You see Yvette had a dad that liked to drink.  Her dad’s devil made him something he shounta been and he broke that little girl’s heart once and for all, over and over.

Frank saw her the first time on a sweltering summer day on Sweetfield Circle. 1974. They were just kids around the time of dissectin’ frogs and awkward church dances. And Frank fell in love with Yvette who carried a paperback with a picture of a Prince. And love is a funny thing and Hurston is right how it takes the shape of the shore it meets. The shape of this couple’s shore was Sweetfield Circle.

Now, Yonkers, NY ain’t nowhere near the beach, and Frank’s sandwich shop is little more than a closet between a dry-cleaner and jeweler.

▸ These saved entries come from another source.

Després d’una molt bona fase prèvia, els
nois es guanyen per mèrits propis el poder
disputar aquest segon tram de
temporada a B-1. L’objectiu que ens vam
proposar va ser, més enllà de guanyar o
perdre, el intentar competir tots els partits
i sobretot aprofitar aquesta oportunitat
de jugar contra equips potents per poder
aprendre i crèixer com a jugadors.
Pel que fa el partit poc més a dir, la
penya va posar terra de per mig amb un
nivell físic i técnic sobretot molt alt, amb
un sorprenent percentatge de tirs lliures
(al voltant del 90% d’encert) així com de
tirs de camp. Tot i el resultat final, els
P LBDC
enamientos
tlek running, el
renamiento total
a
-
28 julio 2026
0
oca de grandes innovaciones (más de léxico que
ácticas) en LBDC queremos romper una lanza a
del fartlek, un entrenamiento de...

But we passed the time while I ate talking about our favorite lines or passages. He came over and pointed down to a page and quoted, “What is essential is invisible to the eye.” And he told me about Yvette and the year of hospitals and doctors and how he cut off all his own hair. He told me about how he learned to value what was most essential. It is beneath the surface where things are most essential, not seen with the eye.

And I understood Frank.

I told him about my small planet and my own fair rose who had too much pride and how she forced me to leave because she had to play it safe, and she couldn’t get past what had been done to her so many dark aching days ago in the hot Texas sun. I told him how I did not know what love was back then and I didn’t understand that she perfumed my world, in spite of her always showing her useless thorns. I didn’t know what I didn’t know until I learned that I didn’t know it. 

 

And Frank understood me.

 

I finished my sandwich and was about to say my goodbye when Frank turned his sign around and asked me if I wouldn’t mind following him downstairs. He had something he wanted me to see. So, I did what I was told because when the mystery of a chance encounter is so great, we dare not disobey, that’s what Exupery says.

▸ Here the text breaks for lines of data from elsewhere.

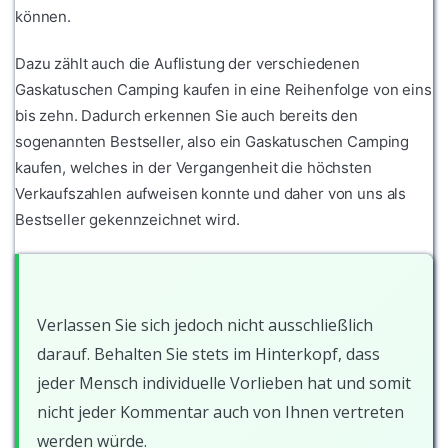
können.
Dazu zählt auch die Auflistung der verschiedenen
Gaskatuschen Camping kaufen in eine Reihenfolge von eins
bis zehn. Dadurch erkennen Sie auch bereits den
sogenannten Bestseller, also ein Gaskatuschen Camping
kaufen, welches in der Vergangenheit die höchsten
Verkaufszahlen aufweisen konnte und daher von uns als
Bestseller gekennzeichnet wird.
Verlassen Sie sich jedoch nicht ausschließlich
darauf. Behalten Sie stets im Hinterkopf, dass
jeder Mensch individuelle Vorlieben hat und somit
nicht jeder Kommentar auch von Ihnen vertreten
werden würde.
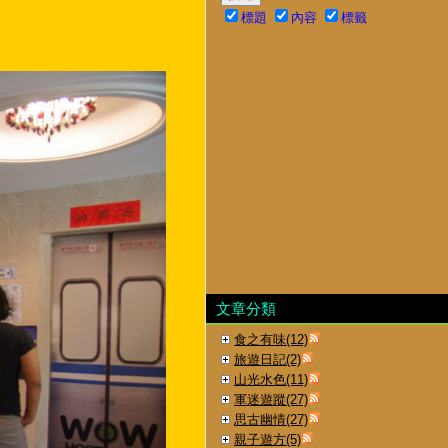
標題
內容
標籤
文章分類
食之有味(12)
旅遊日記(2)
山光水色(11)
軍迷遊蹤(27)
思古幽情(27)
親子遊方(5)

In the basement of the sandwich shop on Sweetfield Circle there is a library with two chairs and a lamp that no one knows about. It was there in that library that Frank told me about how his Yvette loved to read and how in the pages of those books she was safe and was free to explore and dream. In a turn of reciprocity, she showed Frank how to dream and at night when the lights went out in the shop above, Frank would take his place in the chair beside his love. And they would dream in silence and understanding with no need for any kind of show. Frank turned on the light and told me about the greatest love he’d ever known.

He handed me Yvette’s copy of the book she so loved with a cover so faded and pages dogeared and the rest held together by rubber bands, determination, and love: kinda like all our lives. We are held together by determination and a will to love.  Frank asked me to read his favorite page. It was the part where the pilot begs the prince not to go, but instead the little prince taught that pilot how to cure his sadness by associating the Prince’s unforgettable laughter with the stars in the night time sky.  That way each time the pilot looked at the stars twinkling he would hear his friend's laughter, and he would think of his friend and smile.

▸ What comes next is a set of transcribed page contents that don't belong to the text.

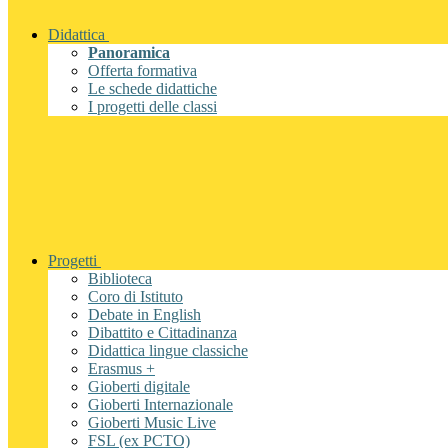
Didattica
Panoramica
Offerta formativa
Le schede didattiche
I progetti delle classi
Progetti
Biblioteca
Coro di Istituto
Debate in English
Dibattito e Cittadinanza
Didattica lingue classiche
Erasmus +
Gioberti digitale
Gioberti Internazionale
Gioberti Music Live
FSL (ex PCTO)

And so, in this basement library I watched as a man -- who might have been my father -- shed tears and smiled because he made an association that changed the course of his life forever. It was just a moment and in that deep mysterious moment Frank did not disobey. Because what is most essential is invisible to the eye.

*******

Once when I was younger, and I knew much more than I do now,

I met a man who had his world changed and gave him permission to change mine. And even now in that library basement after the sign is turned around and the shop is dark and closed, there sits a man with a book and a light and the memory of silence and sounds. He hears his love and remembers his Yvette with a joy that is all his own.

So goes the tale of Frank and Yvette and a traveling pilgrim so far from his home.

So goes the tale of Sweetfield Circle and a mystery so great neither one of us dared disobey.

So goes the power of association and the paradox of gaining freedom by being tamed. 

So goes the Little Prince and how an end can help us begin again.

*******

And I understood. And Frank understood. And it was enough.